Task brief: In the material below, find each line holding the string "Ihnen" and copy it.

Dataset records:
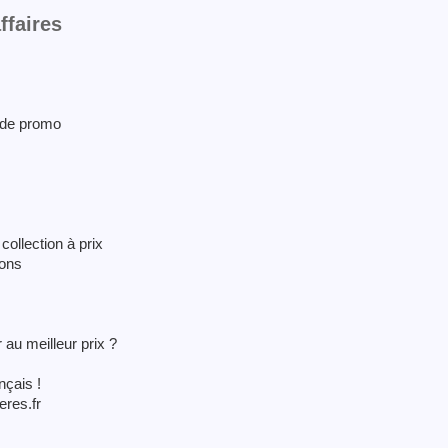
ffaires
ode promo
collection à prix
ions
 au meilleur prix ?
nçais !
eres.fr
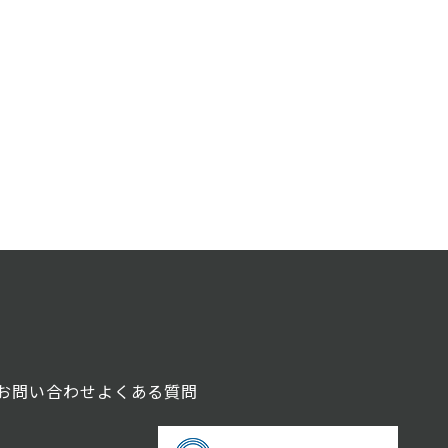
お問い合わせ
よくある質問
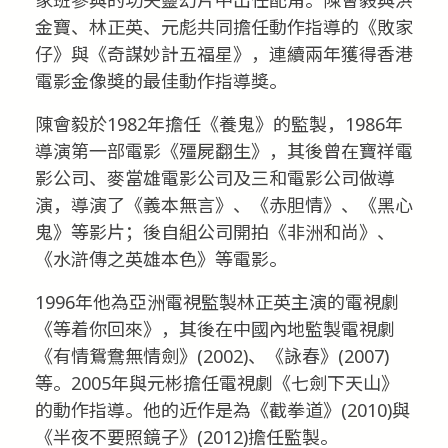
金寶、林正英、元彪共同擔任動作指導的《敗家
仔》與《奇謀妙計五福星》，連續兩年獲得香港
電影金像獎的最佳動作指導獎。
陳會毅於1982年擔任《養鬼》的監製，1986年
導演第一部電影《殭屍翻生》，其後曾在寶祥電
影公司、麥當雄電影公司及三和電影公司做導
演，導演了《義本無言》、《赤胆情》、《黑心
鬼》等影片；後自組公司開拍《非洲和尚》、
《水滸傳之英雄本色》等電影。
1996年他為亞洲電視監製林正英主演的電視劇
《等着你回來》，其後在中國內地監製電視劇
《有情鴛鴦無情劍》(2002)、《詠春》(2007)
等。2005年與元彬擔任電視劇《七劍下天山》
的動作指導。他的近作是為《截拳道》(2010)與
《半夜不要照鏡子》(2012)擔任監製。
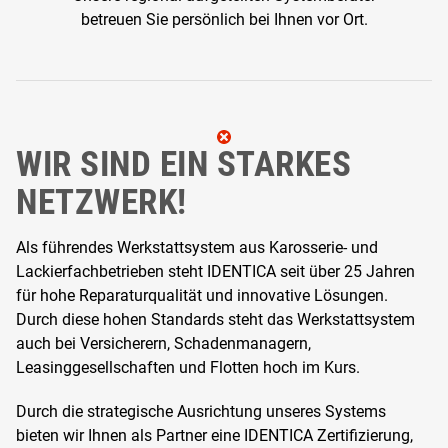
betreuen Sie persönlich bei Ihnen vor Ort.
WIR SIND EIN STARKES
NETZWERK!
Als führendes Werkstattsystem aus Karosserie- und
Lackierfachbetrieben steht IDENTICA seit über 25 Jahren
für hohe Reparaturqualität und innovative Lösungen.
Durch diese hohen Standards steht das Werkstattsystem
auch bei Versicherern, Schadenmanagern,
Leasinggesellschaften und Flotten hoch im Kurs.
Durch die strategische Ausrichtung unseres Systems
bieten wir Ihnen als Partner eine IDENTICA Zertifizierung,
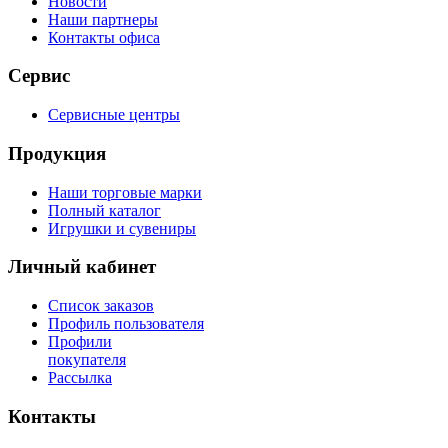
Новости
Наши партнеры
Контакты офиса
Сервис
Сервисные центры
Продукция
Наши торговые марки
Полный каталог
Игрушки и сувениры
Личный кабинет
Список заказов
Профиль пользователя
Профили
покупателя
Рассылка
Контакты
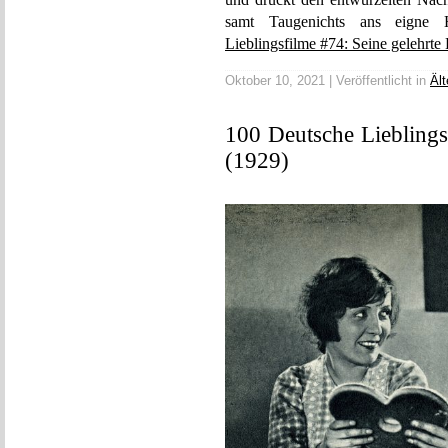
samt Taugenichts ans eigne 
Lieblingsfilme #74: Seine gelehrte
Oktober 10, 2021 | Veröffentlicht in
Ält
100 Deutsche Lieblings
(1929)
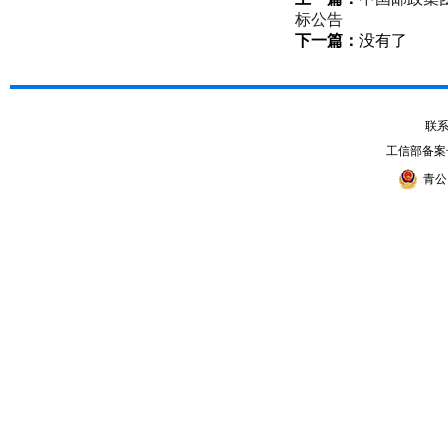
标公告
下一篇：
没有了
联系电
工信部备案
青公网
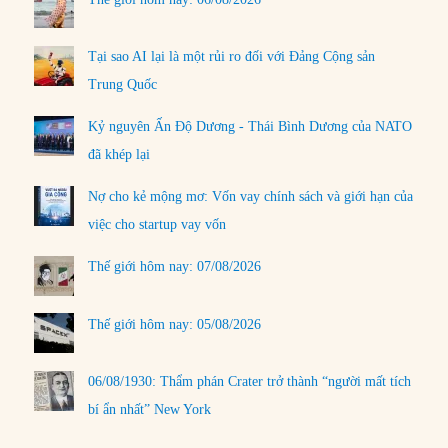
Tại sao AI lại là một rủi ro đối với Đảng Cộng sản
Trung Quốc
Kỷ nguyên Ấn Độ Dương - Thái Bình Dương của NATO
đã khép lại
Nợ cho kẻ mộng mơ: Vốn vay chính sách và giới hạn của
việc cho startup vay vốn
Thế giới hôm nay: 07/08/2026
Thế giới hôm nay: 05/08/2026
06/08/1930: Thẩm phán Crater trở thành “người mất tích
bí ẩn nhất” New York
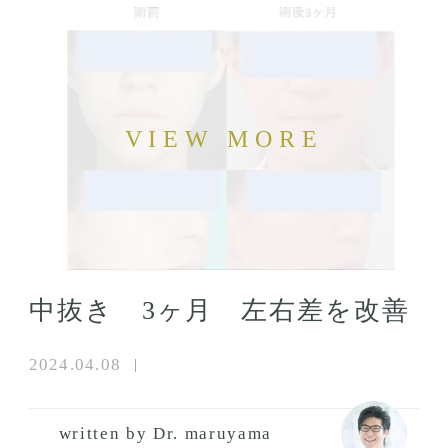
中抜き 3ヶ月 左右差を改善
2024.04.08
written by Dr. maruyama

Answer to this problem:
betreuen Sie persönlich bei Ihnen vor Ort.
bieten wir Ihnen als Partner eine IDENTICA Zertifizierung,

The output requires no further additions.